She might be the youngest fair food service manager in the history of the Marion County Fair, but Hannah Perry, age 20, has a lot of experience when it comes to feeding multitudes.
Last week, Perry supervised sale of chili dogs, nachos, drinks, and many other items to more than 700 people in the 4-H building on the Marion County fairgrounds. The hours were long, often 7 a.m. to 10:30 p.m., but Perry relied on experience to get the job done.
During the school year, Perry works at Tabor College as head dinner cook, providing evening meals for more than 450 people. But her experience goes deeper than that.
For the past 10 years, Perry and her family — parents Tom and Tam Perry, and siblings Isaac, Jessie, and David, have spent several weeks each summer working at Camp Malibu near Vancouver, Canada.
“My primary job there is always to help in the kitchen,” she said. “I like cooking and working with food.”
At the camp, Perry said, she helped provide 500 meals, three times daily. Service at the Marion County Fair was not quite as intense, and there were benefits of working with friends.
“I like the camaraderie of the 4-H club members that come in to help,” Perry said. “I’ve learned to know a lot of people in 4-H, and it is especially fun to work together, after competing in different projects for a lot of years.
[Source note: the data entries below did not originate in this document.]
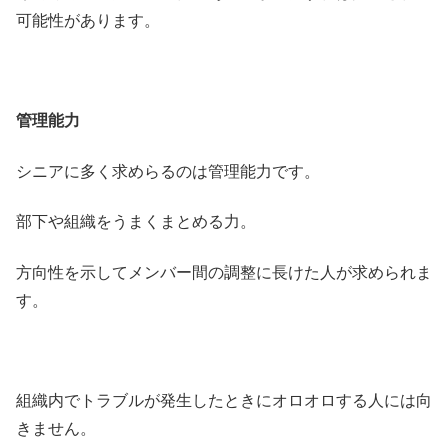
可能性があります。
管理能力
シニアに多く求めらるのは管理能力です。
部下や組織をうまくまとめる力。
方向性を示してメンバー間の調整に長けた人が求められま
す。
組織内でトラブルが発生したときにオロオロする人には向
きません。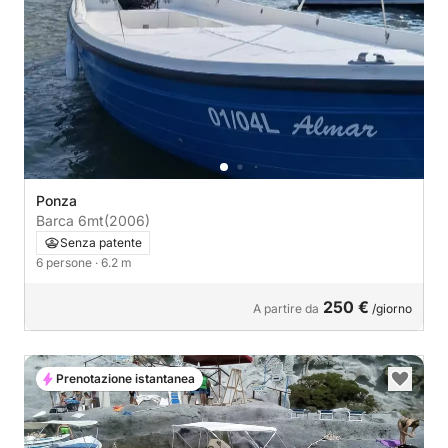
Ponza
Barca 6mt
(2006)
Senza patente
6 persone
· 6.2 m
250 €
A partire da
/giorno
Prenotazione istantanea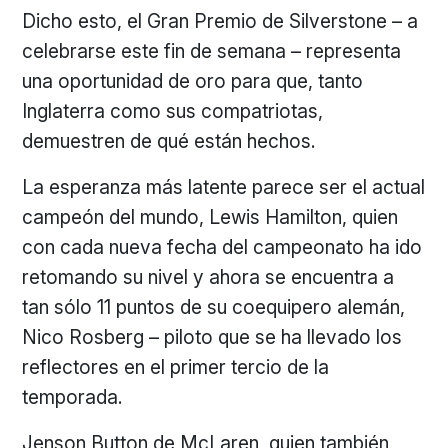
Dicho esto, el Gran Premio de Silverstone – a
celebrarse este fin de semana – representa
una oportunidad de oro para que, tanto
Inglaterra como sus compatriotas,
demuestren de qué están hechos.
La esperanza más latente parece ser el actual
campeón del mundo, Lewis Hamilton, quien
con cada nueva fecha del campeonato ha ido
retomando su nivel y ahora se encuentra a
tan sólo 11 puntos de su coequipero alemán,
Nico Rosberg – piloto que se ha llevado los
reflectores en el primer tercio de la
temporada.
Jenson Button de McLaren, quien también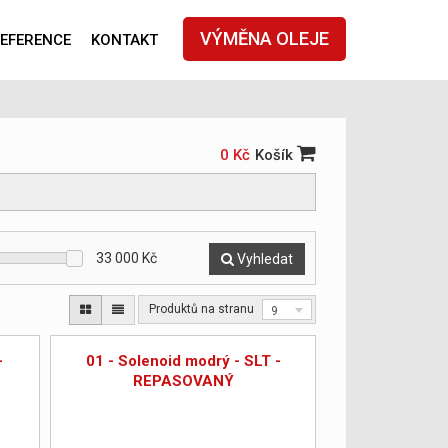
VÝMĚNA OLEJE
EFERENCE
KONTAKT
0 Kč
Košík
33 000
Kč
Vyhledat
Produktů na stranu
9
-
01 - Solenoid modrý - SLT -
REPASOVANÝ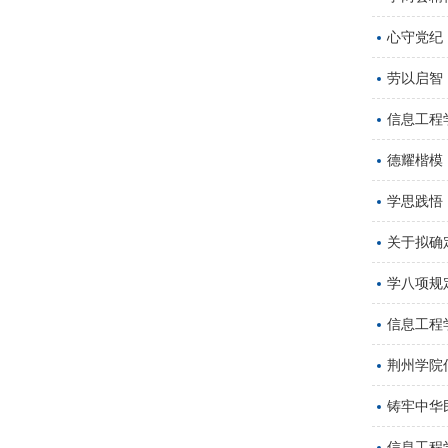
心守党纪
劳以启智
信息工程
德耀楷模
学思践悟
关于拟确
学八项规
信息工程
荆州学院
铸牢中华
信息工程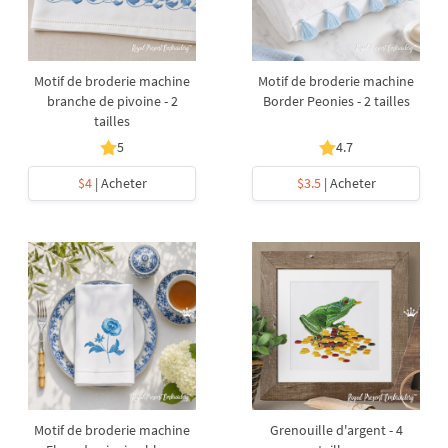
Motif de broderie machine
Motif de broderie machine
branche de pivoine - 2
Border Peonies - 2 tailles
tailles
5
4.7
$4
| Acheter
$3.5
| Acheter
Motif de broderie machine
Grenouille d'argent - 4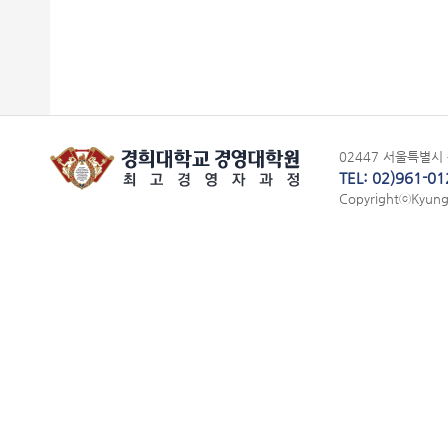
02447 서울특별시 
TEL: 02)961-01
CopyrightⓒKyung H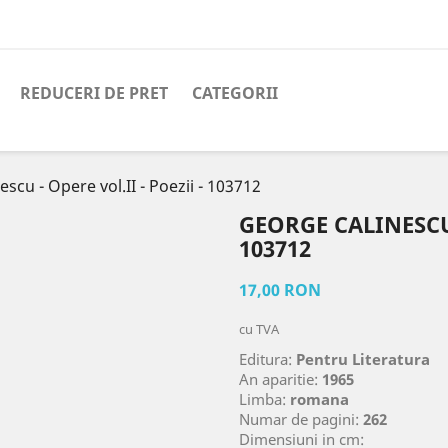
REDUCERI DE PRET
CATEGORII
scu - Opere vol.II - Poezii - 103712
GEORGE CALINESCU 
103712
17,00 RON
cu TVA
Editura:
Pentru Literatura
An aparitie:
1965
Limba:
romana
Numar de pagini:
262
Dimensiuni in cm:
This is a fun atmosphere.”
During county fair week, each 4-H club provides help for 4-hour blocks of time.
“It usually goes pretty good,” Perry said. “Probably the most difficult time is when business is slow, but I had a group of junior high boys in here the other day that kept things pretty lively.”
The hardest thing about her fair food service job is knowing what to order beforehand.
“There weren’t good records kept from past years so I just had to kind of wing it,” she said. “I ran out of root beer once, and surprisingly ran out of chili for the chili-cheese dogs and supreme nachos. But I just went home and made some more.”
For 10 years, Perry was a member of the Goessel Goal Getters 4-H Club, where she perfected cooking, sewing, crafts, and horse-training skills. Involvement with 4-H and the county fair goes way back in her family, with her dad a longtime 4-Her from Missouri, and her mom a longtime member of the South Cottonwood club of Hillsboro years ago.
“My Grandpa Penner was also a 4-H club member in his day,” she said. “He even won a 4-H trip to Tunisia and Morocco when he was in his teens.”
Perry’s grandparents are Willis and Ruth Ann Penner of Hillsboro. She said they set a good example for her, and she plans to be back again next year to serve food to Marion County fairgoers.